The first common shooting situation we'll cover is proper technique for aiming at a moving target, in this case, of course, a running whitetail deer. You see the big buck coming well ahead of time as he sneaks through the underbrush, but that Ho-Ho that you just pushed down your throat has now made you cough chocolate creme through your nostrils, and you're busted. Instead of that nice, easy standing shot you were about to get, you now have a 150-pound animal hurtling through the timber at speeds of 21-24 mph, with intermittent leaps, jumps, zigs, zags, bounds and hops. In short, it'd probably be easier to throw a baseball through the wheel holes of a speeding Indy car right now, but, what the heck, you waited for this all year, you might as well shoot.
The first thing to do in this scenario is scan the woods ahead of the deer to select an open lane through which to shoot. Yes, I know, the tendency is to point at fur and pull the trigger as fast as your finger muscles will twitch, but you'll be far better off to plan one, patient shot.
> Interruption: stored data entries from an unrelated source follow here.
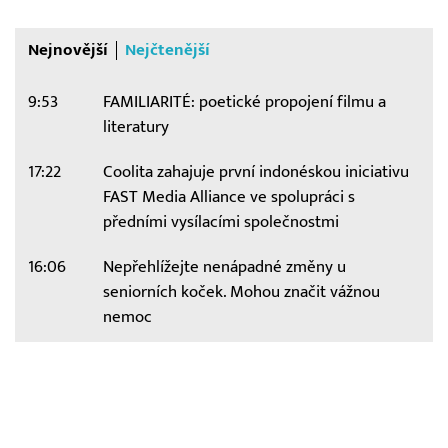
Nejnovější
Nejčtenější
9:53
FAMILIARITÉ: poetické propojení filmu a
literatury
17:22
Coolita zahajuje první indonéskou iniciativu
FAST Media Alliance ve spolupráci s
předními vysílacími společnostmi
16:06
Nepřehlížejte nenápadné změny u
seniorních koček. Mohou značit vážnou
nemoc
Besides, bullets costs like a dollar apiece these days; if nothing else, you'll save enough to buy more Ho-Hos for tomorrow.
So now you've spotted an open alley in the trees, and the buck is galloping toward it like an antlered Secretariat down the Preakness backstretch. What you need to do now is pick up the deer in your sights, swing with it as it nears your chosen lane, and then -- and this is extremely important -- continue the swing while leading the animal just a bit and squeezing the trigger in a slow, steady action. Of course, the further away the deer is, the more you'll have to lead it, but if you've trusted your instincts and followed my advice , you sh ... what's that? You just remembered that you left your bullets on the dash of your pickup?
Yeah, sure, you probably should walk back and get them now. And grab an extra pack of Ho-Hos while you're there. It's gonna' be a long day.
OK, the next situation we'll examine is windy conditions. As much as we'd all like to hunt on perfectly calm days, there will be times when cold fronts blow through and the air currents will be ripping through the woods. When this happens, you'll need to use some common sense, think through your shot, and adjust on the fly.
Lets's suppose you're sitting in your favorite tree stand -- the one from which you shot a 12-pointer in 1974 but haven't seen a deer in since, but you keep coming back, 'cuz, well, you know, it's gonna' produce again someday -- and you glance off to the top of the hardwood ridge and there he stands, the king of the forest. It's a perfect situation, he can't smell you, doesn't have a clue you're there, and well, you probably could call the taxidermist first to get ahead on the waiting list, but maybe you just outta' take care of the 320-yard shot first. That's right, 320 yards, with a northwest clipper boiling over the ridge at 23 mph. It's a cross-wind, for sure, pretty steady, that's good, but you're wishing now that you'd have loaded some 150-grain cartridges instead of all 130s 'cuz that extra weight would come in handy about now. So would that toilet paper you also left on your truck dash, but that's a whole other story.
The buck takes a few steps, nose into the wind. It's alright, you're safely at cross current, ducked down behind your camouflage burlap, you haven't made a sound since last night's 8-bean burrito jumped out about 5 minutes ago and said, 'Hey, remember me?'
You steady your rifle on your tree stand shooting rest now, dial up the 9-power scope to 7 -- not too high, not too low -- and settle the cross hairs on the brute's muscular shoulder. Taking into account the wind and the distance, you raise the hairs a bit high, then edge them out a touch, to counter the perpendicular force the wind will exert on your projectile as it screeches toward its inevitable collision with your trophy's vital organs.
A big breath now, inhale deeply, slow exhale. Calculate one more time, 23 mph, 320 yards, 130 grains. The buck stands photograph still. Between heartbeats, you squeeze.
Off on the ridge, a bluejay calls. A squirrel, acorn in mouth, jumps to the back side of a red oak. The wind curls the smell of spent powder from the end of your barrel.
Did you get 'em?
Nope, you reply, you missed the wall.